Again, we believe this is reflecting the reality. Also we are avoiding data loss since we are dealing with a small sample set. We will keep values for the state of Alaska.

2.2.3 Variables Correlations Assessment

We generated a correlation matrix between the COVID-19 cases and the mobility data to explore how correlated each mobility data variable is with one another. From this, we determined that residential mobility and workplace mobility are highly correlated to the number of cases per capita. We were first surprised by this high positive correlation between residential mobility data and COVID-19 cases, because the data suggests that the greater the residential mobility (time at home), the more cases of COVID-19 in the state. While not immediately intuitive, we believe this makes sense due to the fact that once someone has COVID-19, they are very likely to be at home for the foreseeable future. This period would be at least two weeks in order to not spread the disease, and even more if the person has symptoms. Furthermore, this could also be interpreted as while the number of COVID-19 cases increase, more and more people stay at home in an effort to not catch the virus, so the residential mobility is higher.
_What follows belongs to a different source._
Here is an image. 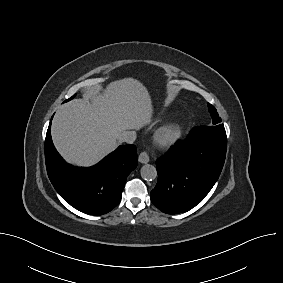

Work mobility data and COVID-19 cases have a high negative correlation. This can be explained as while COVID-19 cases increase, less and less people physically go to work, and therefore work mobility tends to decrease. It is also worth noting that work and residential mobility are highly negatively correlated. This is likely because as more people start to work from home, residential mobility goes up and work mobility goes down.